Available data Start Marker

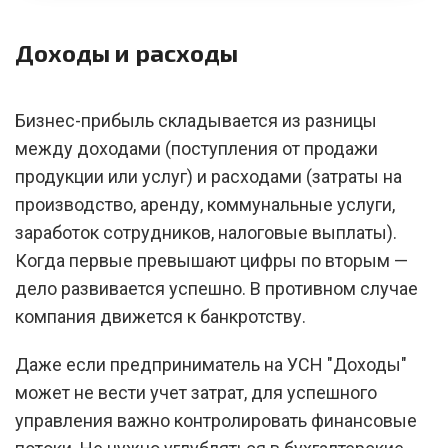
Доходы и расходы
Бизнес-прибыль складывается из разницы
между доходами (поступления от продажи
продукции или услуг) и расходами (затраты на
производство, аренду, коммунальные услуги,
заработок сотрудников, налоговые выплаты).
Когда первые превышают цифры по вторым —
дело развивается успешно. В противном случае
компания движется к банкротству.
Даже если предприниматель на УСН "Доходы"
может не вести учет затрат, для успешного
управления важно контролировать финансовые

Available data End Marker

How to complete this task: What you give back must match the material above exactly, minus its pictures.

Output below:
Доходы и расходы
Бизнес-прибыль складывается из разницы
между доходами (поступления от продажи
продукции или услуг) и расходами (затраты на
производство, аренду, коммунальные услуги,
заработок сотрудников, налоговые выплаты).
Когда первые превышают цифры по вторым —
дело развивается успешно. В противном случае
компания движется к банкротству.
Даже если предприниматель на УСН "Доходы"
может не вести учет затрат, для успешного
управления важно контролировать финансовые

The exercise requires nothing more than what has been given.